When I do these big upgrades I switch to a plain tty console because I’ve had it happen that one of the install scripts restarted X11. So press SHIFT-F1 and login to the console. To have some record of what happened afterwards I use the great little utility ‘tee’. This will record whatever passes stdout to a file. So to start upgrading do this:

sudo apt-get dist-upgrade | tee feisty-to-gutsy-`date +%Y%m%d`.log

This way you’ll get a nice date stamped log of the whole install process. If you switch back to X (Shift-F7) to do some work in the meanwhile, you can open a terminal window and do a ‘tail -f’ on that file so you know what’s happening

First hickup : device-manager

After some 1300 packages were upgraded I rebooted my computer. A new kernel (2.6.22-14) had been installed, and it seemed to be making some trouble. Instead of booting into X I saw per second several identical error messages flying over my screen, the gist of it being:

device-manager: linear: dm-linear: Device lookup failed

Booting with my previous kernel solved the problem, so I got on-line and after some googling found a fix, in /etc/evms.conf find the line that says ‘exclude=…’ and change it to:

exclude = [ sd* ]

I’m not even sure what EVMS is, I’m guessing this is related to HAL (Hardware Abstraction Layer). What this does is exclude your harddrives, from eh.. something. It solved the problem for me.

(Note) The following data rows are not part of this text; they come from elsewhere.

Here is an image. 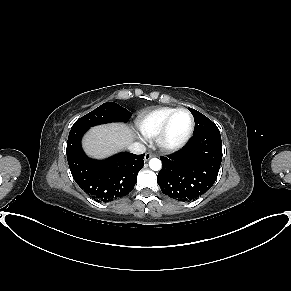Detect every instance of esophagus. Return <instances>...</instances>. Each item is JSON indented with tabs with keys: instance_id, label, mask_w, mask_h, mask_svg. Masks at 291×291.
Listing matches in <instances>:
<instances>
[{
	"instance_id": "obj_1",
	"label": "esophagus",
	"mask_w": 291,
	"mask_h": 291,
	"mask_svg": "<svg viewBox=\"0 0 291 291\" xmlns=\"http://www.w3.org/2000/svg\"><path fill=\"white\" fill-rule=\"evenodd\" d=\"M153 157V154L151 153V152H147L146 154H145V156H144V160L145 161H148L150 158H152Z\"/></svg>"
}]
</instances>
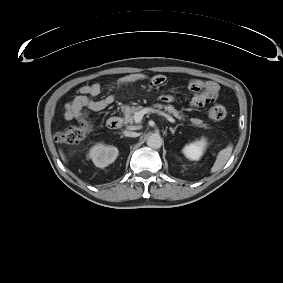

I’ve had kernel upgrades in Ubuntu create problems before, IMHO they could be a little bit more conservative with their kernels.

Smaller hickups

After booting again everything was working like a charm. They also did a great job again on the artwork. I had to tweak a few more small things.

Mozilla’s Thunderbird email program is now started simply with ‘thunderbird’ in stead of ‘mozilla-thunderbird’. I had to update a shortcut.

I use Emacs for most of my editing tasks, and somehow the version with XFont backend that I previously had installed got replaced by another one. The version with XFont support is not available in the Ubuntu repositories so this is understandable. There’s a guy that packages this pretty version, and apparently he has since I last checked made an actual apt repository available. See this article : Pretty Emacs by Alexandre Vassalotti.

Looking closer I found to have three different Emacs flavors on my system. I just removed them all, added the repositories from Alexandre and installed my trusted XFont version. Nice!

There seems to also be something going on with StarDict. The little windows that pop up with translations jump to the upper left corner when you hover over them, and then immediatly disappear. I might have to revert to the old version.

Conclusion

I’ve been upgrading my system since Dapper, and although there are often small hickups a little bit of google will solve most of your woes. I’ve only used my new system for a day now, so there’s probably lots of new little features that I still have to discover. All in all this seems to be another rock solid distribution which I’d wholeheartedly recommend to both newbies and seasoned hackers.